The interesting difference is when the hashing happens. vLLM computes block hashes eagerly - the moment tokens are appended to a request, the hasher runs and stores the result on the Request object. Those hashes are then reused for both cache lookup and cache insertion. We recompute the entire hash chain from block 0 every time find_cached_prefix() is called. For a 1,000-token prompt with block_size=16, that’s 62 hash computations that could have been done once and cached. For our tiny Shakespeare model it doesn’t matter, but at production scale it would.
| Feature | vLLM | NanoGPT |
|---|---|---|
| Hash function | Configurable (sha256_cbor, xxhash_cbor, or custom) |
Hardcoded hashlib.md5 |
| Parent chaining | parent_block_hash parameter, NONE_HASH sentinel |
Same pattern, NONE_HASH = b'\x00' * 16 |
| Extra keys | Supports LoRA, multimodal, cache salt, prompt embeds | Not supported |
| Block hash type | NewType("BlockHash", bytes) - type-safe |
Raw bytes |
The cache lookup tells you a lot
Comparing how the two systems look up cached prefixes reveals how all the earlier design decisions compound:
# vLLM - single hash lookup per block (hashes pre-computed on Request)
def get_cached_block(self, block_hash, kv_cache_group_ids):
cached_blocks = []
for group_id in kv_cache_group_ids:
block_hash_with_group_id = make_block_hash_with_group_id(block_hash, group_id)

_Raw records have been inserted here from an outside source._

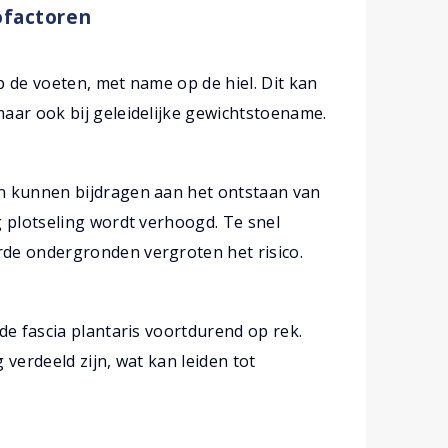
ofactoren
 de voeten, met name op de hiel. Dit kan
aar ook bij geleidelijke gewichtstoename.
n kunnen bijdragen aan het ontstaan van
g plotseling wordt verhoogd. Te snel
de ondergronden vergroten het risico.
de fascia plantaris voortdurend op rek.
verdeeld zijn, wat kan leiden tot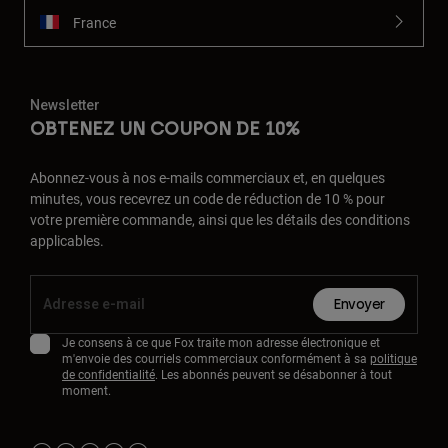
France
Newsletter
OBTENEZ UN COUPON DE 10%
Abonnez-vous à nos e-mails commerciaux et, en quelques
minutes, vous recevrez un code de réduction de 10 % pour
votre première commande, ainsi que les détails des conditions
applicables.
Envoyer
Je consens à ce que Fox traite mon adresse électronique et
m'envoie des courriels commerciaux conformément à sa
politique
de confidentialité
. Les abonnés peuvent se désabonner à tout
moment.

block = self.cached_block_hash_to_block.get_one_block(block_hash_with_group_id)
if not block:
return None
cached_blocks.append(block)
return cached_blocks
# NanoGPT - recomputes hash chain per lookup
def find_cached_prefix(block_cache, prompt_tokens, block_size):
num_cached = 0
parent_hash = NONE_HASH
for start in range(0, len(prompt_tokens), block_size):
end = start + block_size
if end > len(prompt_tokens): break
chunk = prompt_tokens[start:end]
chunk_hash = hash_block_tokens(parent_hash, chunk)
cached_block = block_cache.lookup(chunk_hash)
if cached_block is None: break
num_cached += block_size
parent_hash = chunk_hash
return num_cached
vLLM’s version is almost trivial - it’s just a dict lookup, because the hash was already computed when the request arrived. Ours does the hashing inline and walks the chain block-by-block. Same result, but you can see how the eager-hashing decision from earlier pays off here.
Eviction: same policy, wildly different performance
Both systems use LRU eviction. But “LRU” is a policy, not an implementation, and the implementations couldn’t be more different.
vLLM’s eviction is implicit in the free queue ordering. Blocks go to the back of the free list when freed. When you need a new block, you take from the front. So the front always has the oldest (least recently used) blocks. Eviction is O(1) - you just pop from the front and, if it was a cached block, clear its hash.
Our eviction is a linear scan:
def _evict_lru(self):
oldest = min(self.cache.values(), key=lambda b: b.last_access_step)
del self.cache[oldest.block_hash]
That’s O(n) in the number of cached blocks. For our 128-block pool it takes microseconds. For vLLM’s 100K+ block pools it would be catastrophic.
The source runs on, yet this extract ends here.